O diagnóstico exige avaliação clínica especializada. Hoje a
medicina dispõe de exames como o PET scan ou a análise do líquor, que detectam
a presença das proteínas beta-amiloide e tau. Hoje, infelizmente, esses exames
ainda são caros e pouco acessíveis na rede pública e para nossa realidade.
Precisamos lutar para que a triagem precoce seja democratizada, por isso luto
por políticas públicas para criação de um Centro de Atenção e Prevenção do
Alzheimer em Limeira. O caminho é longo, mas a existência da Lei Municipal
5.833/17 pode inclusive tornar Limeira uma referência nacional neste sentido.
Esse é meu propósito como médico geriatra há 30 anos e como vereador.
Considerando que o
Alzheimer ainda não tem cura, qual é o papel desse novo medicamento dentro de
um tratamento multidisciplinar?
A Donanemade é uma ferramenta a mais muito valiosa, mas que
deve ser usada junto com fisioterapia, terapia ocupacional, acompanhamento
psicológico e suporte familiar. O Alzheimer exige uma abordagem complexa, e a
medicação é um dos pilares, não o único.
O senhor acredita que
a aprovação do Donanemade possa acelerar pesquisas e investimentos em novos
tratamentos no Brasil?
Acredito que sim. Isso pode estimular parcerias, acelerar
pesquisas clínicas nacionais e fomentar a criação de estruturas diagnósticas
mais modernas, acessíveis e principalmente visibilidade para doença.
O que o senhor
recomendaria às famílias que cuidam de pessoas com Alzheimer e estão
esperançosas com essa nova opção?
Busquem sempre informações confiáveis e orientação médica.

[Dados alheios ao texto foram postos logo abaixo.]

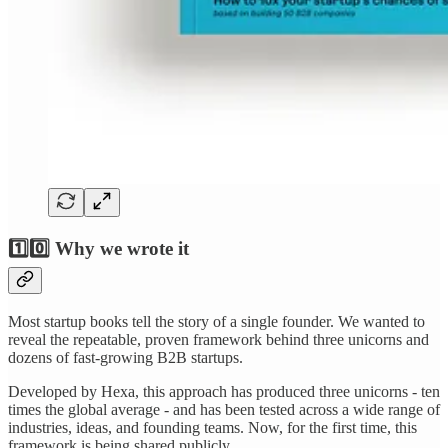
1️⃣0️⃣ Why we wrote it
Most startup books tell the story of a single founder. We wanted to
reveal the repeatable, proven framework behind three unicorns and
dozens of fast-growing B2B startups.
Developed by Hexa, this approach has produced three unicorns - ten
times the global average - and has been tested across a wide range of
industries, ideas, and founding teams. Now, for the first time, this
framework is being shared publicly.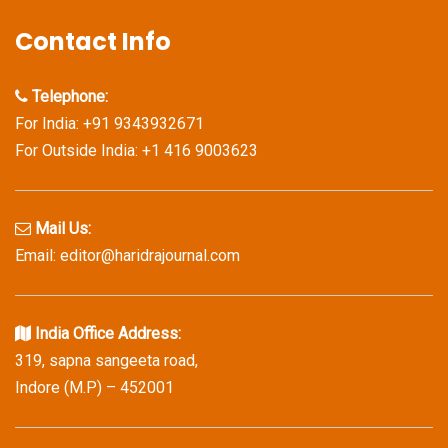
Contact Info
Telephone:
For India: +91 9343932671
For Outside India: +1 416 9003623
Mail Us:
Email: editor@haridrajournal.com
India Office Address:
319, sapna sangeeta road,
Indore (M.P) – 452001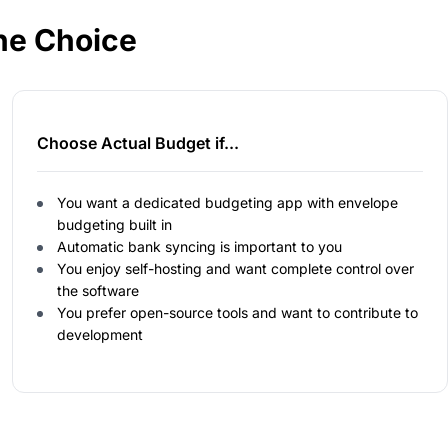
he Choice
Choose Actual Budget if...
You want a dedicated budgeting app with envelope
budgeting built in
Automatic bank syncing is important to you
You enjoy self-hosting and want complete control over
the software
You prefer open-source tools and want to contribute to
development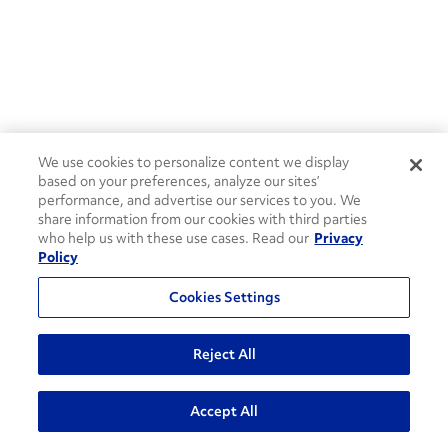
We use cookies to personalize content we display
based on your preferences, analyze our sites’
performance, and advertise our services to you. We
share information from our cookies with third parties
who help us with these use cases. Read our
Privacy
Policy
Cookies Settings
Reject All
Accept All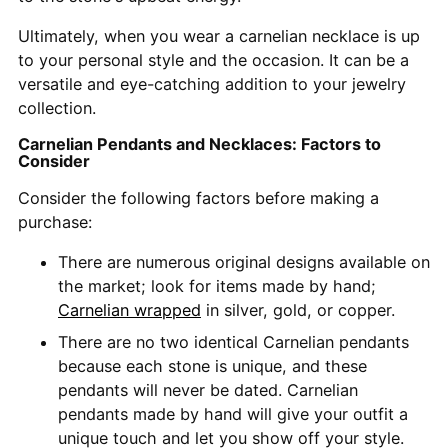
Ultimately, when you wear a carnelian necklace is up
to your personal style and the occasion. It can be a
versatile and eye-catching addition to your jewelry
collection.
Carnelian Pendants and Necklaces: Factors to
Consider
Consider the following factors before making a
purchase:
There are numerous original designs available on
the market; look for items made by hand;
Carnelian wrapped
in silver, gold, or copper.
There are no two identical Carnelian pendants
because each stone is unique, and these
pendants will never be dated. Carnelian
pendants made by hand will give your outfit a
unique touch and let you show off your style.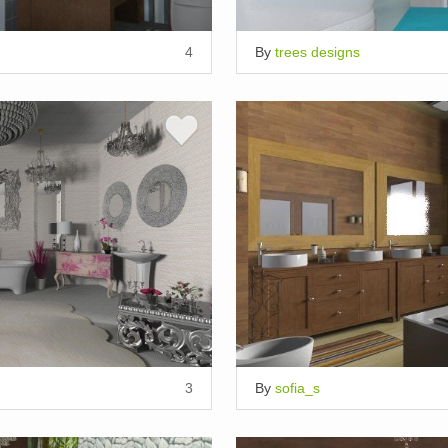
4
By
trees designs
3
By
sofia_s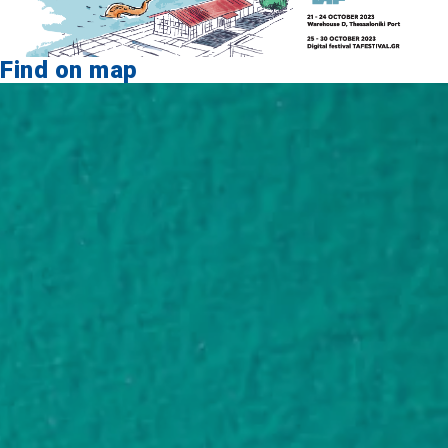
Find on map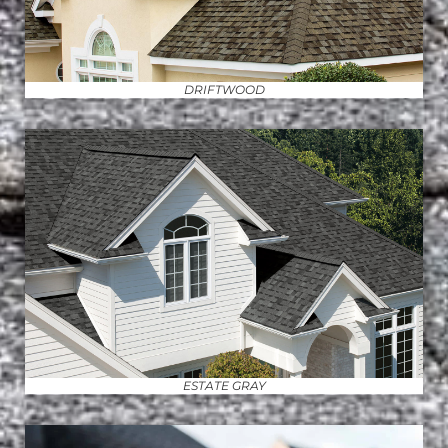
DRIFTWOOD
ESTATE GRAY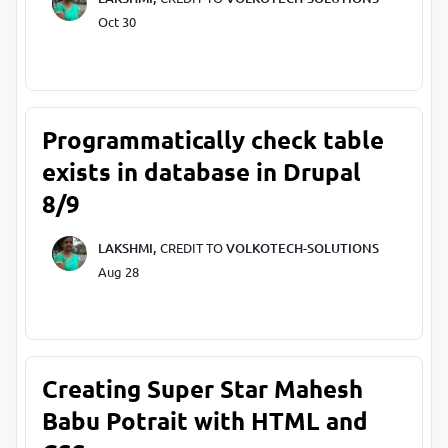
Oct 30
Programmatically check table
exists in database in Drupal
8/9
LAKSHMI,
CREDIT TO
VOLKOTECH-SOLUTIONS
Aug 28
Creating Super Star Mahesh
Babu Potrait with HTML and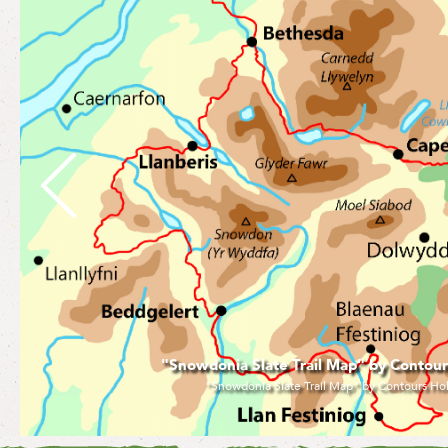
"V2 Incline at Llanberis" by Contours Hol
"V2 Incline at Llanberis" by Contours Holidays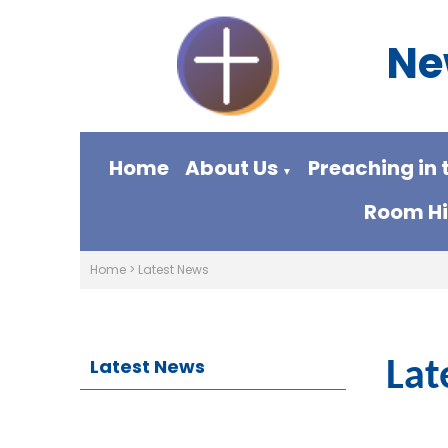
Ne
Home
About Us
Preaching in 
▼
Room Hi
Home
>
Latest News
Latest News
Lat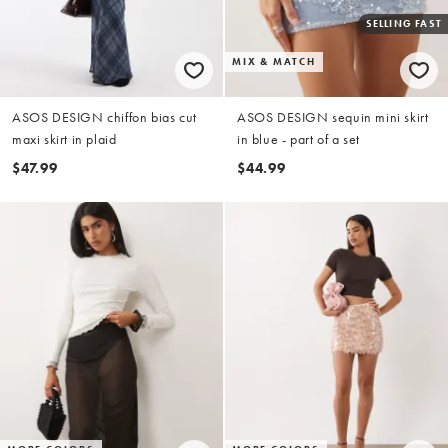
SELLING FAST
MIX & MATCH
ASOS DESIGN chiffon bias cut
ASOS DESIGN sequin mini skirt
maxi skirt in plaid
in blue - part of a set
$47.99
$44.99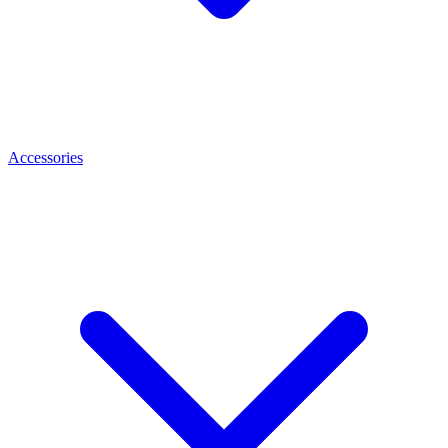
Accessories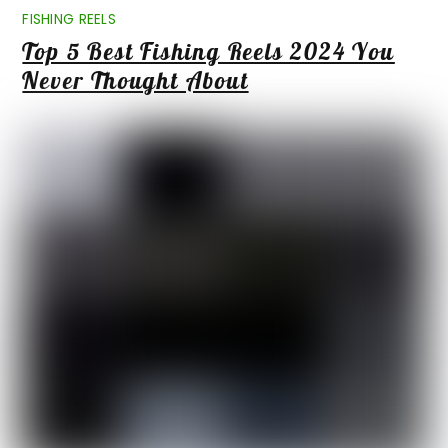
FISHING REELS
Top 5 Best Fishing Reels 2024 You
Never Thought About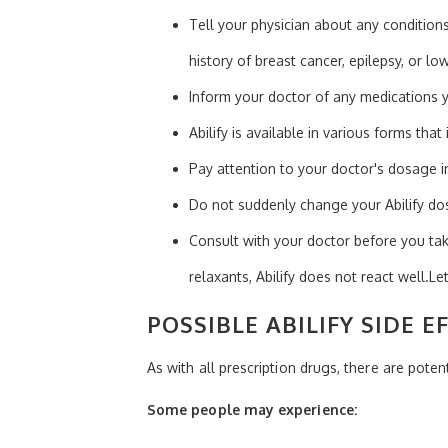
Tell your physician about any conditions
history of breast cancer, epilepsy, or l
Inform your doctor of any medications y
Abilify is available in various forms that 
Pay attention to your doctor's dosage in
Do not suddenly change your Abilify do
Consult with your doctor before you tak
relaxants, Abilify does not react well.Le
POSSIBLE ABILIFY SIDE E
As with all prescription drugs, there are potenti
Some people may experience: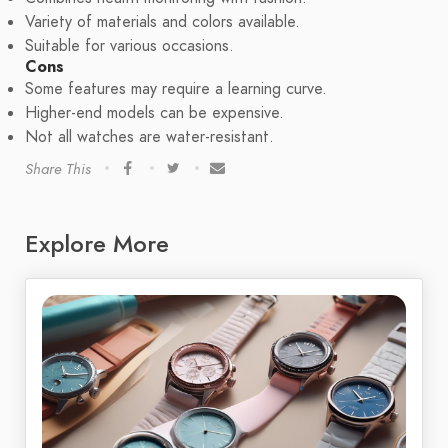
Variety of materials and colors available.
Suitable for various occasions.
Cons
Some features may require a learning curve.
Higher-end models can be expensive.
Not all watches are water-resistant.
Share This
Explore More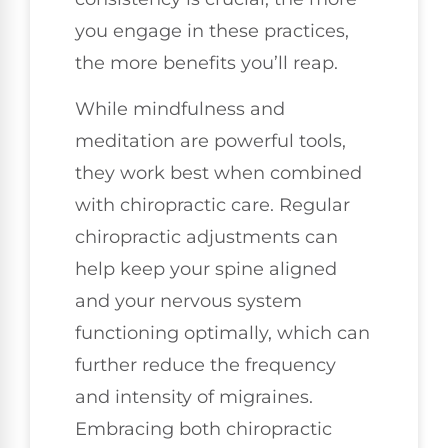
you engage in these practices,
the more benefits you’ll reap.
While mindfulness and
meditation are powerful tools,
they work best when combined
with chiropractic care. Regular
chiropractic adjustments can
help keep your spine aligned
and your nervous system
functioning optimally, which can
further reduce the frequency
and intensity of migraines.
Embracing both chiropractic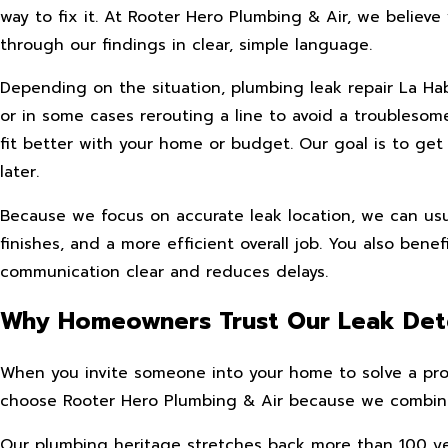
way to fix it. At Rooter Hero Plumbing & Air, we belie
through our findings in clear, simple language.
Depending on the situation, plumbing leak repair La Ha
or in some cases rerouting a line to avoid a troubles
fit better with your home or budget. Our goal is to get
later.
Because we focus on accurate leak location, we can usua
finishes, and a more efficient overall job. You also ben
communication clear and reduces delays.
Why Homeowners Trust Our Leak Det
When you invite someone into your home to solve a probl
choose Rooter Hero Plumbing & Air because we combine f
Our plumbing heritage stretches back more than 100 yea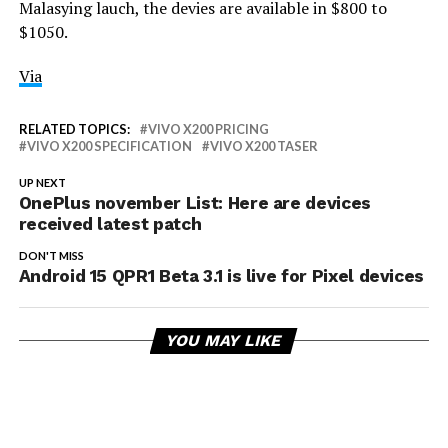
Malasying lauch, the devies are available in $800 to
$1050.
Via
RELATED TOPICS:
VIVO X200 PRICING
VIVO X200 SPECIFICATION
VIVO X200 TASER
UP NEXT
OnePlus november List: Here are devices
received latest patch
DON'T MISS
Android 15 QPR1 Beta 3.1 is live for Pixel devices
YOU MAY LIKE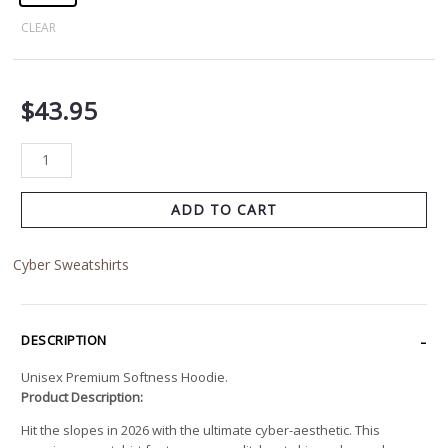
CLEAR
$
43.95
ADD TO CART
Cyber Sweatshirts
DESCRIPTION
Unisex Premium Softness Hoodie.
Product Description:
Hit the slopes in 2026 with the ultimate cyber-aesthetic. This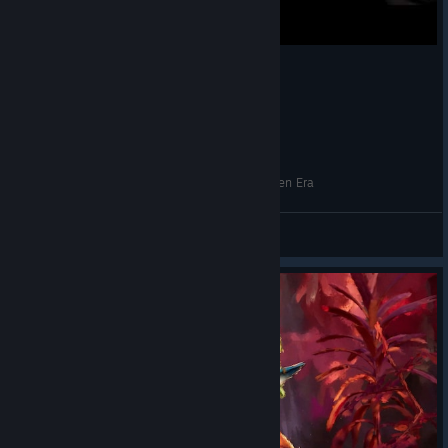
Новые герои - Heroes of Might and Magic: Olden Era
Giza
View videos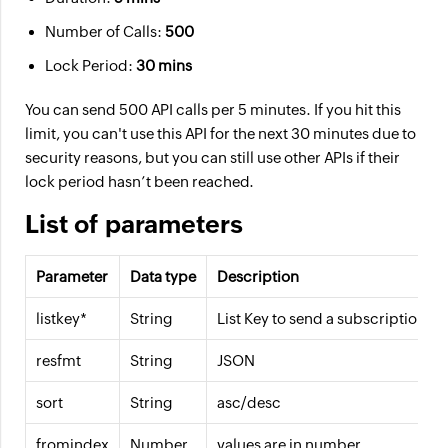
Number of Calls:
500
Lock Period:
30 mins
You can send 500 API calls per 5 minutes. If you hit this
limit, you can't use this API for the next 30 minutes due to
security reasons, but you can still use other APIs if their
lock period hasn’t been reached.
List of parameters
Parameter
Data type
Description
listkey*
String
List Key to send a subscription ma
resfmt
String
JSON
sort
String
asc/desc
fromindex
Number
values are in number.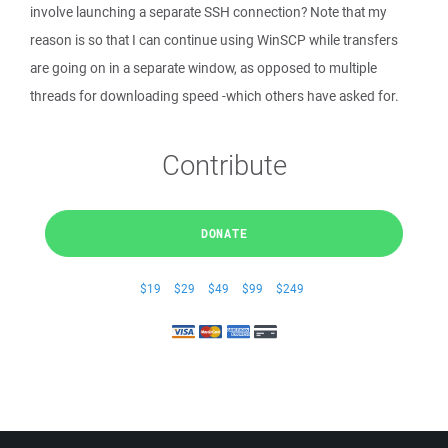
involve launching a separate SSH connection? Note that my
reason is so that I can continue using WinSCP while transfers
are going on in a separate window, as opposed to multiple
threads for downloading speed -which others have asked for.
Contribute
DONATE
$19
$29
$49
$99
$249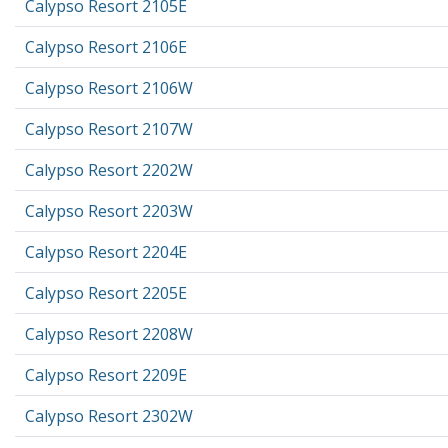
Calypso Resort 2105E
Calypso Resort 2106E
Calypso Resort 2106W
Calypso Resort 2107W
Calypso Resort 2202W
Calypso Resort 2203W
Calypso Resort 2204E
Calypso Resort 2205E
Calypso Resort 2208W
Calypso Resort 2209E
Calypso Resort 2302W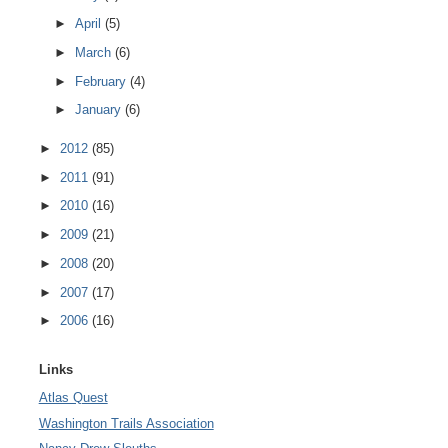
►
April
(5)
►
March
(6)
►
February
(4)
►
January
(6)
►
2012
(85)
►
2011
(91)
►
2010
(16)
►
2009
(21)
►
2008
(20)
►
2007
(17)
►
2006
(16)
Links
Atlas Quest
Washington Trails Association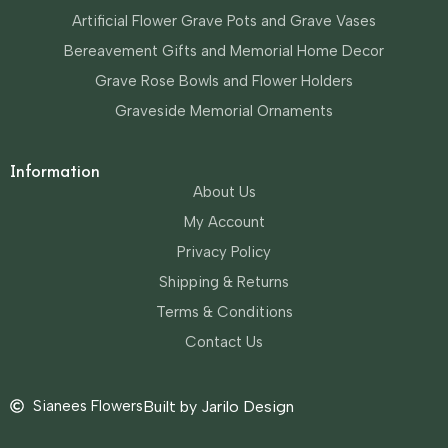
Artificial Flower Grave Pots and Grave Vases
Bereavement Gifts and Memorial Home Decor
Grave Rose Bowls and Flower Holders
Graveside Memorial Ornaments
Information
About Us
My Account
Privacy Policy
Shipping & Returns
Terms & Conditions
Contact Us
Sianees Flowers
Built by Jarilo Design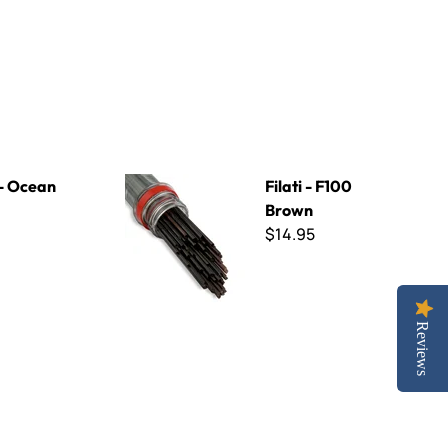
Filati - F100 Brown
 - Ocean
Filati - F100
Brown
$14.95
Reviews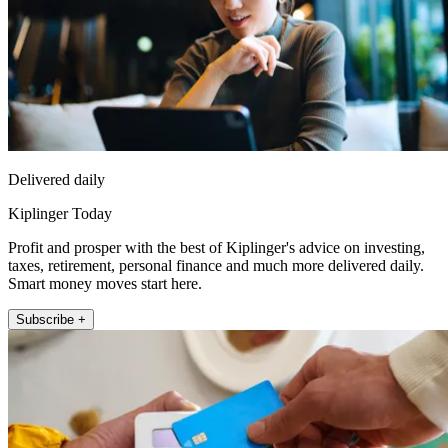
Delivered daily
Kiplinger Today
Profit and prosper with the best of Kiplinger's advice on investing,
taxes, retirement, personal finance and much more delivered daily.
Smart money moves start here.
Subscribe +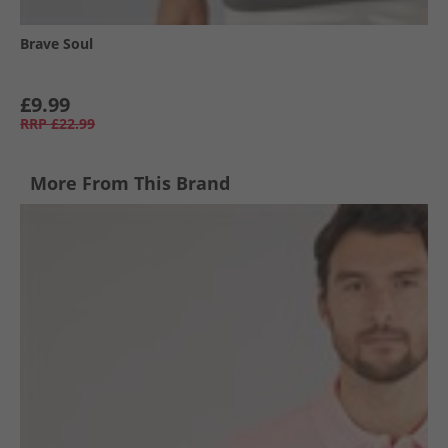
Brave Soul
£9.99
RRP
£22.99
More From This Brand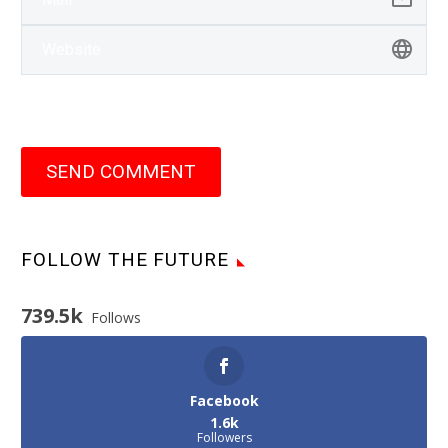
SEND COMMENT
FOLLOW THE FUTURE
739.5k
Follows
Facebook
1.6k
Followers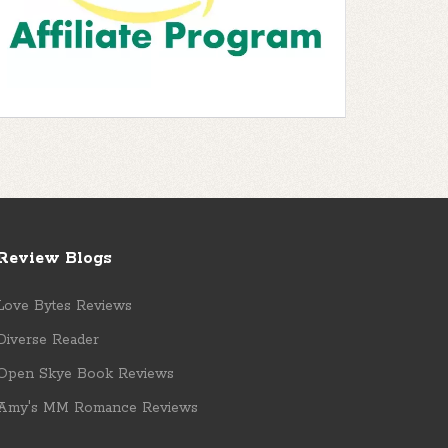
Review Blogs
Love Bytes Reviews
Diverse Reader
Open Skye Book Reviews
Amy's MM Romance Reviews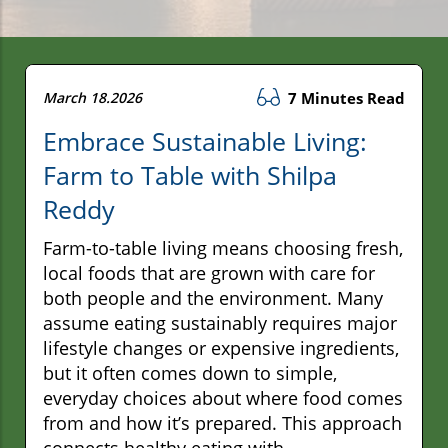
March 18.2026
7 Minutes Read
Embrace Sustainable Living:
Farm to Table with Shilpa
Reddy
Farm-to-table living means choosing fresh,
local foods that are grown with care for
both people and the environment. Many
assume eating sustainably requires major
lifestyle changes or expensive ingredients,
but it often comes down to simple,
everyday choices about where food comes
from and how it’s prepared. This approach
connects healthy eating with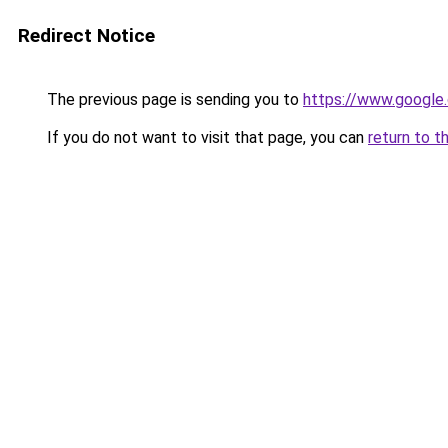
Redirect Notice
The previous page is sending you to
https://www.google.
If you do not want to visit that page, you can
return to t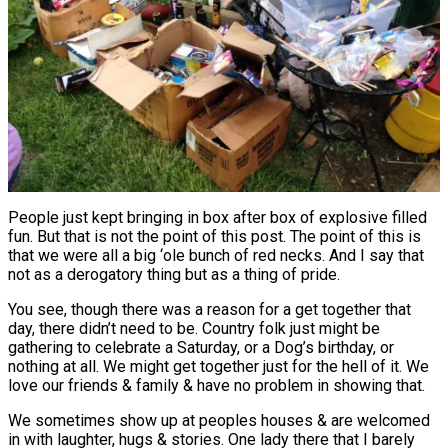
People just kept bringing in box after box of explosive filled
fun. But that is not the point of this post. The point of this is
that we were all a big ‘ole bunch of red necks. And I say that
not as a derogatory thing but as a thing of pride.
You see, though there was a reason for a get together that
day, there didn’t need to be. Country folk just might be
gathering to celebrate a Saturday, or a Dog’s birthday, or
nothing at all. We might get together just for the hell of it. We
love our friends & family & have no problem in showing that.
We sometimes show up at peoples houses & are welcomed
in with laughter, hugs & stories. One lady there that I barely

A
Donanemade pode ser uma esperança, sim, mas exige exames específicos e nem
todos os pacientes serão elegíveis. Outro desafio é o custo elevadíssimo.
Portanto, o carinho, o cuidado e o acolhimento continuam sendo insubstituíveis.
A ciência está avançando, e juntos, médicos, famílias e sociedade, podemos
proporcionar uma vida mais digna a quem enfrenta o Alzheimer.